A new report concludes that producing more biofuels in an effort to reduce CO2 emissions and avert climate change, will in fact result in somewhere between two and nine times as much CO2 being released as would be from fossil fuels, over the next 30 years. Quite a dramatic statement. Even the suggestion that 20% of the U.K.'s agricultural land could be turned-over to growing crops for biofuels emphasises the huge scale of providing biofuel on a scale significant to current use of fuel, derived mainly from petroleum.
It is difficult however, to contemplate such an action at a time of sharply rising food costs across the world, along with that of oil: the lifeblood of the global village. Most likely, the near emphasis will be on nations becoming as self-sufficient in food as possible, which would mean the U.K. producing another 50% of its own food in an inevitable compromise between growing crops for food or crops for fuel.
Thus, presumably, there is a sizeable proportion of non-arable land that is intended for use in the biofuels game, including forests. The latter is the focus of a study by Dr Renton Righelato of the conservation charity, the Woodland Trust, who emphasises that forest-land should not be cleared in order to grow fuel crops. The justification for "green fuel" is that as the crops grow they absorb CO2 from the atmosphere, and so the process of growth-harvesting-fuel production-fuel combustion is optimistically called "carbon neutral" implying a simple recycling of carbon-atoms in the chain.
Exactly how "neutral" biofuels are overall is a matter of considerable controversy, especially in the case of ethanol derived from corn. If it becomes necessary to clear forests, there will be a contribution to atmospheric CO2 since trees are highly effective absorbers of CO2 and also help maintain the integrity of the soil they grow in, which otherwise partially degrades, actually emitting CO2. Britain is "committed" to producing 10% of its fuel in the form of biofuel by 2020, apparently, it it manges to comply with E.U. plans on the subject.
According to Dr Righelato: "It is a mistake in climate change terms to use biofuels." The study is the first to reckon the complete CO2 emissions tally of planting, extraction and conversion into fuel.
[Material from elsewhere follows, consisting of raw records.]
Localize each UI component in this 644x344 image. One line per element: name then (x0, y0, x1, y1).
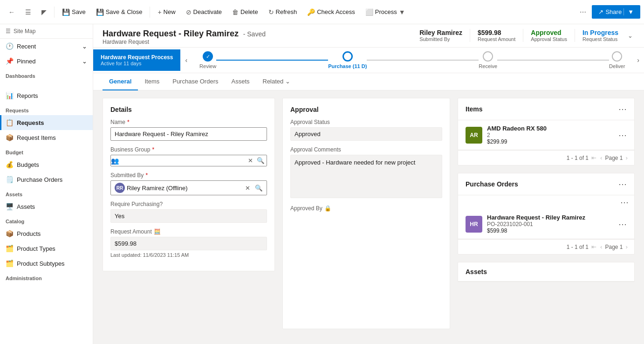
require-purchasing-field: Require Purchasing? (110, 201, 267, 223)
sidebar-item-product-subtypes[interactable]: 🗂️ Product Subtypes (0, 256, 93, 271)
business-group-search-button[interactable]: 🔍 (255, 155, 267, 166)
step-deliver-label: Deliver (609, 63, 625, 69)
sidebar-item-budgets[interactable]: 💰 Budgets (0, 157, 93, 172)
items-next-page-button[interactable]: › (625, 153, 629, 162)
recent-label: Recent (17, 43, 36, 50)
requests-label: Requests (17, 119, 44, 126)
purchase-orders-prev-page-button[interactable]: ‹ (599, 242, 603, 251)
budgets-label: Budgets (17, 161, 39, 168)
purchase-orders-panel-menu-button[interactable]: ⋯ (618, 179, 627, 189)
new-button[interactable]: + New (153, 6, 180, 19)
back-icon: ← (8, 8, 15, 16)
items-first-page-button[interactable]: ⇤ (590, 153, 597, 162)
recent-icon: 🕐 (6, 42, 13, 50)
sidebar-item-products[interactable]: 📦 Products (0, 226, 93, 241)
submitted-by-clear-button[interactable]: ✕ (243, 183, 252, 193)
business-group-required: * (152, 146, 154, 153)
approved-by-label: Approved By 🔒 (290, 205, 442, 212)
items-pagination-count: 1 - 1 of 1 (567, 155, 589, 161)
require-purchasing-input[interactable] (110, 209, 267, 223)
site-map-button[interactable]: ☰ Site Map (0, 24, 93, 39)
details-column: Details Name * Business Group * (103, 98, 275, 337)
save-button[interactable]: 💾 Save (57, 6, 90, 19)
save-label: Save (72, 8, 86, 15)
item-row-menu-button[interactable]: ⋯ (618, 130, 627, 140)
name-label: Name * (110, 119, 267, 125)
tab-items[interactable]: Items (138, 73, 166, 90)
name-input[interactable] (110, 127, 267, 141)
submitted-by-search-button[interactable]: 🔍 (253, 183, 265, 193)
purchase-orders-first-page-button[interactable]: ⇤ (590, 242, 597, 251)
delete-button[interactable]: 🗑 Delete (227, 6, 263, 19)
purchase-orders-next-page-button[interactable]: › (625, 242, 629, 251)
related-label: Related (263, 78, 284, 85)
step-purchase-label: Purchase (11 D) (328, 63, 367, 69)
process-prev-button[interactable]: ‹ (180, 53, 192, 68)
approval-section-title: Approval (290, 106, 442, 113)
catalog-section-title: Catalog (0, 214, 93, 226)
sidebar-item-pinned[interactable]: 📌 Pinned ⌄ (0, 54, 93, 69)
business-group-clear-button[interactable]: ✕ (246, 155, 255, 166)
item-name: AMD Radeon RX 580 (487, 125, 614, 132)
product-types-label: Product Types (17, 245, 55, 252)
tab-related[interactable]: Related ⌄ (256, 73, 297, 90)
meta-request-amount: $599.98 Request Amount (470, 29, 523, 42)
process-button[interactable]: ⬜ Process ▼ (361, 6, 410, 19)
share-label: Share (605, 8, 622, 15)
tab-assets[interactable]: Assets (225, 73, 256, 90)
sidebar-item-assets[interactable]: 🖥️ Assets (0, 199, 93, 214)
pinned-chevron-icon: ⌄ (82, 58, 87, 65)
submitted-by-lookup[interactable]: RR Riley Ramirez (Offline) ✕ 🔍 (110, 180, 267, 195)
meta-request-status: In Progress Request Status (575, 29, 626, 42)
items-panel-menu-button[interactable]: ⋯ (618, 104, 627, 114)
list-view-button[interactable]: ☰ (21, 6, 36, 19)
main-layout: ☰ Site Map 🕐 Recent ⌄ 📌 Pinned ⌄ Dashboa… (0, 24, 644, 344)
items-panel-item: AR AMD Radeon RX 580 2 $299.99 ⋯ (458, 120, 634, 150)
process-stage-label[interactable]: Hardware Request Process Active for 11 d… (93, 49, 180, 71)
step-review: ✓ Review (199, 51, 216, 69)
details-section: Details Name * Business Group * (103, 98, 275, 271)
purchase-orders-row-menu-top-button[interactable]: ⋯ (620, 197, 629, 207)
purchase-orders-page-label: Page 1 (605, 244, 623, 250)
products-icon: 📦 (6, 230, 13, 237)
sidebar-item-request-items[interactable]: 📦 Request Items (0, 130, 93, 145)
record-meta: Riley Ramirez Submitted By $599.98 Reque… (419, 29, 635, 42)
back-button[interactable]: ← (4, 6, 20, 19)
items-prev-page-button[interactable]: ‹ (599, 153, 603, 162)
purchase-order-row-menu-button[interactable]: ⋯ (618, 219, 627, 229)
record-title: Hardware Request - Riley Ramirez (103, 29, 239, 38)
details-section-title: Details (110, 106, 267, 113)
product-types-icon: 🗂️ (6, 245, 13, 252)
purchase-order-name: Hardware Request - Riley Ramirez (487, 214, 614, 221)
request-amount-input[interactable] (110, 237, 267, 250)
sidebar-item-requests[interactable]: 📋 Requests (0, 115, 93, 130)
save-close-button[interactable]: 💾 Save & Close (91, 6, 147, 19)
business-group-lookup[interactable]: 👥 ✕ 🔍 (110, 155, 267, 166)
sidebar-item-reports[interactable]: 📊 Reports (0, 88, 93, 103)
items-panel-header: Items ⋯ (458, 98, 634, 120)
check-access-button[interactable]: 🔑 Check Access (302, 6, 360, 19)
approval-comments-textarea[interactable] (290, 155, 442, 198)
refresh-button[interactable]: ↻ Refresh (264, 6, 302, 19)
process-stage-name: Hardware Request Process (101, 54, 173, 61)
expand-button[interactable]: ◤ (37, 6, 51, 19)
approval-status-input[interactable] (290, 127, 442, 141)
tab-general[interactable]: General (103, 73, 138, 90)
sidebar-item-purchase-orders[interactable]: 🗒️ Purchase Orders (0, 172, 93, 187)
refresh-label: Refresh (276, 8, 297, 15)
step-deliver-circle (612, 51, 622, 62)
tab-purchase-orders[interactable]: Purchase Orders (166, 73, 225, 90)
share-button[interactable]: ↗ Share ▼ (592, 5, 640, 19)
new-label: New (164, 8, 176, 15)
item-info: AMD Radeon RX 580 2 $299.99 (487, 125, 614, 145)
sidebar-item-product-types[interactable]: 🗂️ Product Types (0, 241, 93, 256)
deactivate-button[interactable]: ⊘ Deactivate (181, 6, 226, 19)
meta-submitted-by-value: Riley Ramirez (419, 29, 462, 36)
more-button[interactable]: ⋯ (575, 6, 591, 19)
request-amount-field: Request Amount 🧮 Last updated: 11/6/2023… (110, 228, 267, 258)
sidebar-item-recent[interactable]: 🕐 Recent ⌄ (0, 39, 93, 54)
record-header-chevron-button[interactable]: ⌄ (626, 30, 635, 41)
save-close-label: Save & Close (106, 8, 143, 15)
process-next-button[interactable]: › (632, 53, 644, 68)
site-map-icon: ☰ (6, 28, 11, 34)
Reporting in the prestigious journal Science, his team concludes that the emission of somewhere between two and nine times more CO2 would be avoided by sequestering carbon in trees and forest soil than by replacing fossil fuels with biofuels.
It is estimated that 40% of Europe's agricultural land would be needed to produce sufficient crops to meet the 10% biofuel target, which is simply not feasible; nor is it in the United States, and hence it is likely that the demand will be borne for the West by developing nations. According to the National Farmers Union, 20% of Britain's agricultural land could be used to grow fuel-crops by 2010, but the Science report concludes that reforesting land would be a more effective means to cut CO2 emissions. The message is not one of "burn more oil" however, while planting more forests, but of curbing fossil fuel use and "moving to carbon-free alternatives such as renewable energy".
The latter we have heard many times before, as a kind of throwing-up of hands, but how exactly are we to substitute - quickly at that - oil-based transport (given rising oil prices and an imminent supply-demand gap for oil), if biofuels are not the answer, by "renewable energy"? It is the mobility of transportation that confounds here, compared say to basic electricity generation - hydrogen, electric cars what, how quickly and by what means?